5. Define innovation. Are you going to basically shower money on Nintendo's developers for each game which includes motion controls, or gets the tablet controller to do something vaguely useful? You're probably going to get far more cheap gimmicks that interrupt gameplay than gameplay-centric innovations out of this.


6. Most movie-based games are crap. It's not something I would want to legislate, but seeing such legislation is something I wouldn't weep over. It would be better, though, if it were permitted, but only after, say, 6 months from the movies release. Usually, the biggest problem with movie based games is that they're rushed to just make for another piece of movie merchandise.

7. No particular complaints here with the grand idea, but putting concrete rewards on it would be a terrible idea. We'd see the token black guy in every game, along with the token Jew, the token Muslim, the token gay, the token girl... and they'd end up comprising the whole cast in an effort to get money. We've already got enough of that in pretty much every form of media, and it would not lead to a deeper understanding of other cultures when it was a trick to get funding.

8. So... if Journey cost $10 for a 2-hour game, any Disgaea should cost $1000 for a far more than 200 hour game? Or should Disgaea 4 be considered the gold standard of games and the only one to cost $60? There's a hell of a lot of things wrong with that idea. There's also that many games would quickly become multi-player only so that they couldn't be rated exclusively by their singleplayer.

9. Note that this wasn't nearly as big of a problem until Gamestop muscled in with its aggressive used-games-centric business model. With #10 (not a bad idea, actually), the profits for second-hand versus new games drop significantly, and probably that with the consumer backlash will solve it. Good luck enforcing #10, however.

11: I love innovative games. Unfortunately, there actually are good reasons to not pursue them and they're also rarely stable investments (not just in that they turn out poor or sell poorly, but they never make it out of development). People who don't know what the hell they're talking about are also the most likely to spout out radically new ideas, and those are rarely good game developers.

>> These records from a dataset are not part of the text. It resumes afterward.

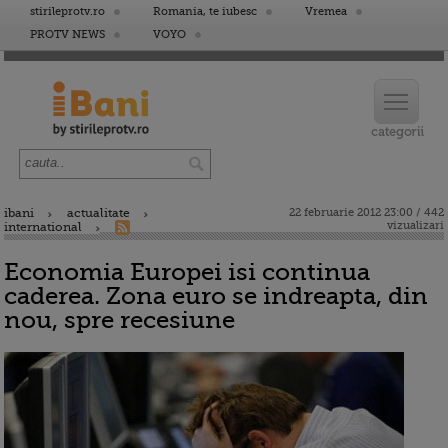
stirileprotv.ro
Romania, te iubesc
Vremea
PROTV NEWS
VOYO
ibani
actualitate
22 februarie 2012 23:00 / 442
vizualizari
international
Economia Europei isi continua
caderea. Zona euro se indreapta, din
nou, spre recesiune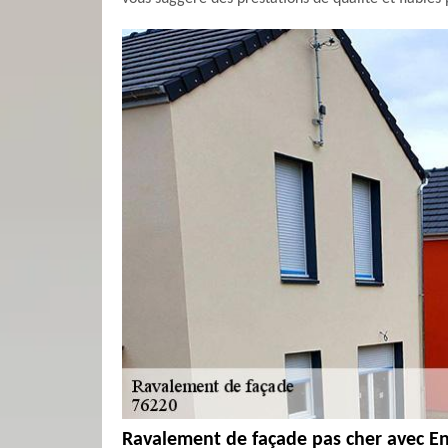
Ravalement de façade pas cher avec E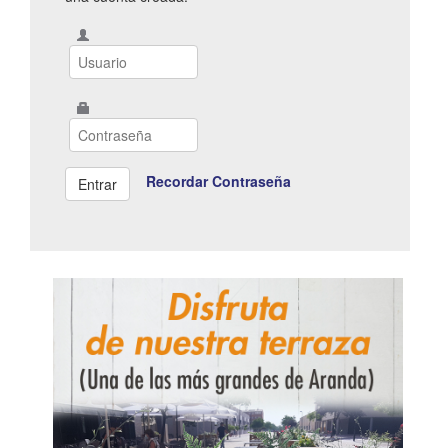
Recordar Contraseña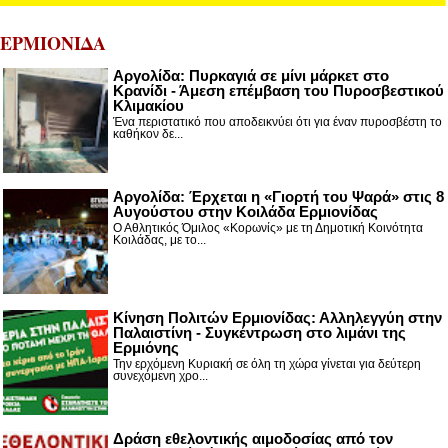
ΕΡΜΙΟΝΙΔΑ
Αργολίδα: Πυρκαγιά σε μίνι μάρκετ στο
Κρανίδι - Άμεση επέμβαση του Πυροσβεστικού
Κλιμακίου
Ένα περιστατικό που αποδεικνύει ότι για έναν πυροσβέστη το
καθήκον δε...
Αργολίδα: Έρχεται η «Γιορτή του Ψαρά» στις 8
Αυγούστου στην Κοιλάδα Ερμιονίδας
Ο Αθλητικός Όμιλος «Κορωνίς» με τη Δημοτική Κοινότητα
Κοιλάδας, με το...
Κίνηση Πολιτών Ερμιονίδας: Αλληλεγγύη στην
Παλαιστίνη - Συγκέντρωση στο λιμάνι της
Ερμιόνης
Την ερχόμενη Κυριακή σε όλη τη χώρα γίνεται για δεύτερη
συνεχόμενη χρο...
Δράση εθελοντικής αιμοδοσίας από τον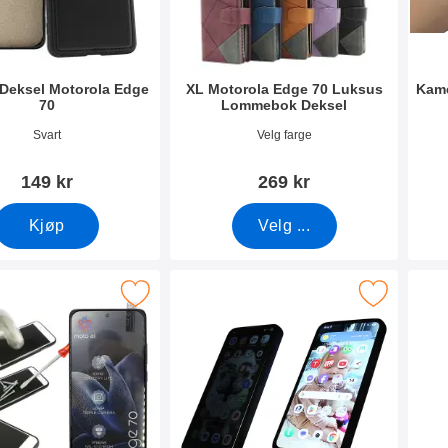
Deksel Motorola Edge
XL Motorola Edge 70 Luksus
Kame
70
Lommebok Deksel
mer 54502
Varenummer 54465
Vare
Svart
Velg farge
149 kr
269 kr
Kjøp
Velg ...
kjermbeskyttelse av glass Motorola Edge 70 som favoritt
Merk privacy Skjermbeskytter i herdet glass Mot
Merk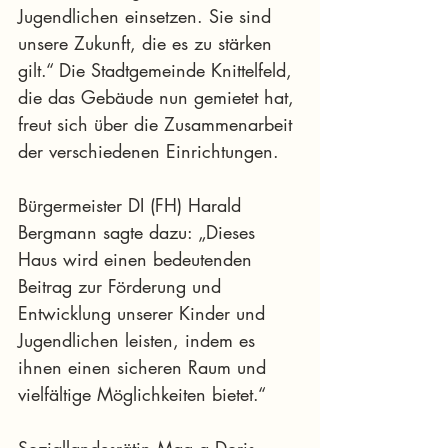
Jugendlichen einsetzen. Sie sind 
unsere Zukunft, die es zu stärken 
gilt.“ Die Stadtgemeinde Knittelfeld, 
die das Gebäude nun gemietet hat, 
freut sich über die Zusammenarbeit 
der verschiedenen Einrichtungen. 
Bürgermeister DI (FH) Harald 
Bergmann sagte dazu: „Dieses 
Haus wird einen bedeutenden 
Beitrag zur Förderung und 
Entwicklung unserer Kinder und 
Jugendlichen leisten, indem es 
ihnen einen sicheren Raum und 
vielfältige Möglichkeiten bietet.“
Soziallandesrätin Mag.a Doris 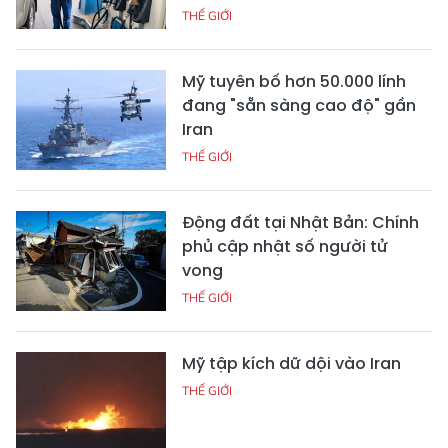
THẾ GIỚI
Mỹ tuyên bố hơn 50.000 lính
đang "sẵn sàng cao độ" gần
Iran
THẾ GIỚI
Động đất tại Nhật Bản: Chính
phủ cập nhật số người tử
vong
THẾ GIỚI
Mỹ tập kích dữ dội vào Iran
THẾ GIỚI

12: Proper conclusions would be nice. Good stories in the first place would be preferable, but whatever. But if it gets to the point of taxing cliffhangers... that's not a good idea.

The majority of these ideas are, IMO, things companies should follow, but should not be forced to (either legally or financially). Financial incentives speak much more persistently than artistic integrity; when the former becomes influential the latter gets abandoned. Start paying lots of people for a good artistic convention and pretty soon it loses all of the meaning that was good about it in the first place due to the legions of copycats.

And many of these rules are quite horribly subjective, which invites abuse with a red carpet and an open wine bottle.